Parecen tiros por elevación, huidas hacia adelante o tácticas de disimulo de las frustraciones de su política. Ni la una ni la otra aportan elementos positivos para salir de la crisis y mejorar una de las tasas de desempleo más escandalosas del país. A mayor abundamiento, la legítima "consulta" sobre el modelo económico que la ciudadanía desea -o turismo o prospecciones petrolíferas- no augura el placet constitucional después de lo que está ocurriendo en Cataluña, con un presidente errático que bracea patéticamente para no ahogarse. Es fácil detectar en la opinión isleña una subida de la compatibilidad de ambos modelos, no excluyentes sino "inclusivos" en la construcción de un futuro realmente próspero, sin amenazas de distanciamiento del Estado que muy pocos respaldan.

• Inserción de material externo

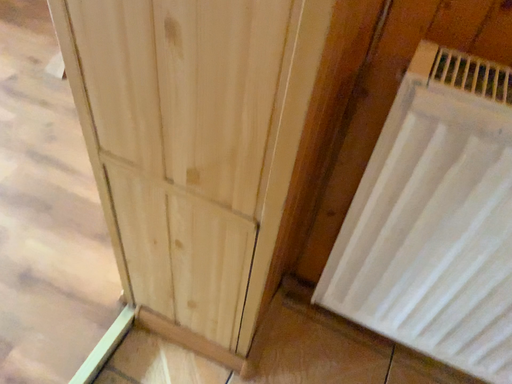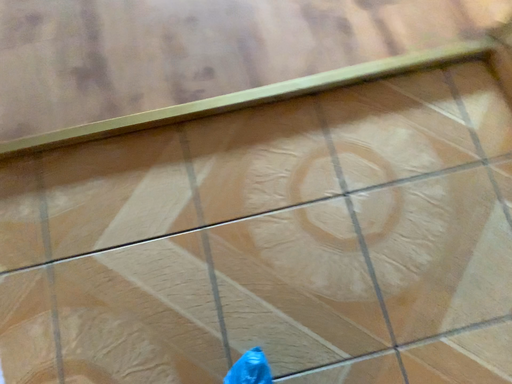 Question: Which way did the camera rotate in the video?

Choices:
 (A) rotated right
 (B) rotated left

Answer: (B)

Rivero no ha hecho más que quejarse de una cuota de gasto estatal por ciudadano inferior a la media nacional, sin desarrollar estrategias válidas para equipararla. Si a esta vieja desigualdad añade gravámenes tributarios que otros eliminan, el error se duplica. Y si juega la peligrosa baza de la soberanía en una comunidad que recibe más de lo que aporta, apaga y vámonos. Tal parece como si quisiera montar el rataplán de sus ilusiones antes de pasar a la reserva. Ese mogollón de medidas improvisadas contiene más fermentos de impopularidad y fracaso que posibilidades de éxito. Lo inaudito es la falta de prudencia y discreción que se espera de un cesante cuando debería concentrarse en facilitar la sucesión renovadora. Aunque él no lo crea, Rivero está amortizado de sobra. Si no se modera, conseguirá amortizar a su partido.